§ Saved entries
------------------------------------------------------------------------
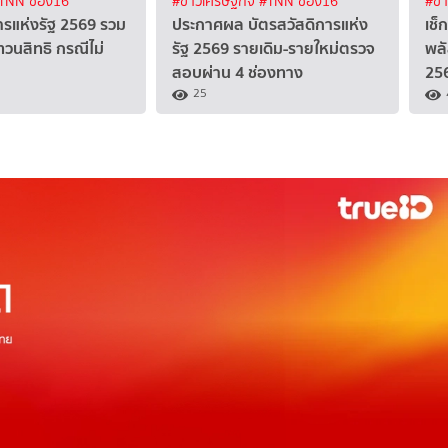
TNN ช่อง16
#ข่าวเศรษฐกิจ
#TNN ช่อง16
#ข่
ารแห่งรัฐ 2569 รวม
ประกาศผล บัตรสวัสดิการแห่ง
เช็
ทวนสิทธิ กรณีไม่
รัฐ 2569 รายเดิม-รายใหม่ตรวจ
พล
สอบผ่าน 4 ช่องทาง
256
25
------------------------------------------------------------------------
§ Work request
Please make an exact copy of the lines from the one holding "ประกาศผล บัตรสวัสดิการแห่ง" through the final line of the records above, nothing more.

§ Completed exercise
ประกาศผล บัตรสวัสดิการแห่ง
เช็
ทวนสิทธิ กรณีไม่
รัฐ 2569 รายเดิม-รายใหม่ตรวจ
พล
สอบผ่าน 4 ช่องทาง
256
25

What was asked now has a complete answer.